USB Restricted Mode was first noticed by security researchers ElcomSoft back in May during the beta of iOS 11.4, when it was discovered to automatically password-lock an iPhone’s or iPad’s Lightning port after seven days of inactivity. With the lock in place, data cannot be transferred to or from the Lightning port; it can only be used for device charging. As currently implemented, the feature is even more restrictive: When turned on, it will “prevent USB accessories from connecting when your [iPhone/iPad] has been locked for more than an hour.”
iOS 11.4.1 users have the ability to flip the feature on or off under the Touch ID & Passcode or Face ID & Passcode settings menu, under USB Accessories. In addition to appearing in the finished version of iOS 11.4.1, it’s also available in the current beta versions of iOS 12.
Apple’s inclusion of the feature is somewhat controversial, as it patches a security hole in iOS that enabled police and other law enforcement agencies to access the contents of suspected criminals’ devices. While Apple has treated its devices as locked boxes that guarantee its customers’ privacy, investigators and rivals have challenged the company’s understanding of privacy rights, particularly as they pertain to criminal suspects.

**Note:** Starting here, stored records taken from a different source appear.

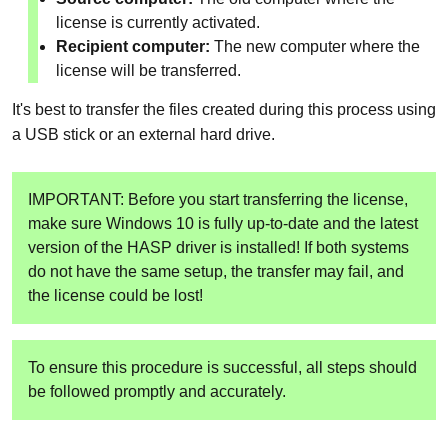
license is currently activated.
Recipient computer:
The new computer where the
license will be transferred.
It's best to transfer the files created during this process using
a USB stick or an external hard drive.
IMPORTANT: Before you start transferring the license,
make sure Windows 10 is fully up-to-date and the latest
version of the HASP driver is installed! If both systems
do not have the same setup, the transfer may fail, and
the license could be lost!
To ensure this procedure is successful, all steps should
be followed promptly and accurately.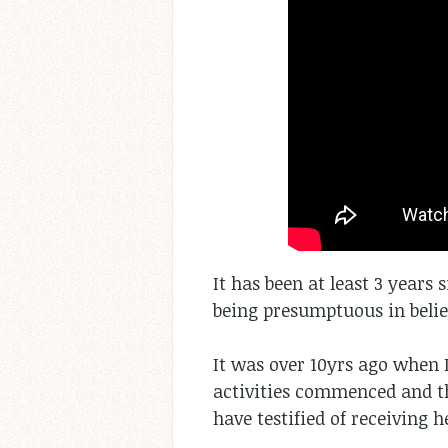
It has been at least 3 years 
being presumptuous in believ
It was over 10yrs ago when 
activities commenced and t
have testified of receiving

Third-party security companies including Grayshift and Cellebrite have developed tools specifically to let police hack suspects’ devices, selling access at relatively steep prices. It’s unclear whether their tools will be updated to circumvent the USB Restricted Mode, or whether other vulnerabilities in iOS will continue to enable device hacking.
Apple has said that it’s “constantly strengthening the security protections in every Apple product to help customers defend against hackers, identity thieves, and intrusions into their personal data.” Though the Restricted Mode has been framed as targeted at stopping police access to devices, Apple says that it has “the greatest respect for law enforcement, and we don’t design our security improvements to frustrate their efforts to do their jobs.”